I’ve seen projects where the migration to Kotlin was used as an excuse to rewrite entire modules. And in some cases it worked, not because Kotlin was better than Java, but because the rewrite forced a redesign. But you could have done that in Java too.
My criteria for new projects
If I start a backend project today and have freedom of choice:
| Situation | My choice | Why |
|---|---|---|
| Team with Kotlin experience | Kotlin | You leverage null safety, conciseness, coroutines |
| Java-only team, long project | Java (with future Kotlin possibility) | You don’t pay ramp-up cost at the start |
| Small microservice, small team | Kotlin | Less code, smaller bug surface |
| Project with many Java legacy integrations | Java | Less friction, fewer platform types |
| MVP or quick prototype | Either | The language isn’t the bottleneck |
| Library that other teams will consume | Java | Maximizes compatibility |
What doesn’t show up in benchmarks
Java vs Kotlin benchmarks measure compilation performance, runtime performance, binary size. None of them measure what truly matters in the long run:
- How many hours it takes a new team member to become productive.

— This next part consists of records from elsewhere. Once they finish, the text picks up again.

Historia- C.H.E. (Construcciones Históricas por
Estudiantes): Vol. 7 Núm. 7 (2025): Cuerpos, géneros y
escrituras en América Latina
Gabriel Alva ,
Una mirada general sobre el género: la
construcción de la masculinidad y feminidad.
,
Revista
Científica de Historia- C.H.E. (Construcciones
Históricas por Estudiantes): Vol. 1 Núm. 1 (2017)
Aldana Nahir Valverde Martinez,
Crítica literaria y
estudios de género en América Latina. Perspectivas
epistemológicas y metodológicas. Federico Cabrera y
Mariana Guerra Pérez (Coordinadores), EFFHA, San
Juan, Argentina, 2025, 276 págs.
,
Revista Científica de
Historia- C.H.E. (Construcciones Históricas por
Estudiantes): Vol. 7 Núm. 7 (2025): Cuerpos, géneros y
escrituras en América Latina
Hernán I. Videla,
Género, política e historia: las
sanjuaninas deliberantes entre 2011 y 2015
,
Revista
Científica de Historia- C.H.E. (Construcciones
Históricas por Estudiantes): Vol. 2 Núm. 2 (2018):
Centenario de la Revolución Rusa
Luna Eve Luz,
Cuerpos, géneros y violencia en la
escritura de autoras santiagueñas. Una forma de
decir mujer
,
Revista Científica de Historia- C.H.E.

- How many bugs reach production due to poor null handling.
- How long a code review takes in a mixed project.
- How much it costs to find a candidate with experience in your stack.
- How many times someone broke something because they didn’t understand a chain of scope functions.
Those metrics are what determine whether Kotlin is the right decision for your team. And they depend on your context, not on language features.
Java is not an obsolete language. Kotlin is not a silver bullet. The best decision is the one your team can maintain for the next three years without accumulating invisible technical debt. Sometimes that’s Kotlin. Sometimes it’s Java. And sometimes it’s both, with a clear plan for coexistence.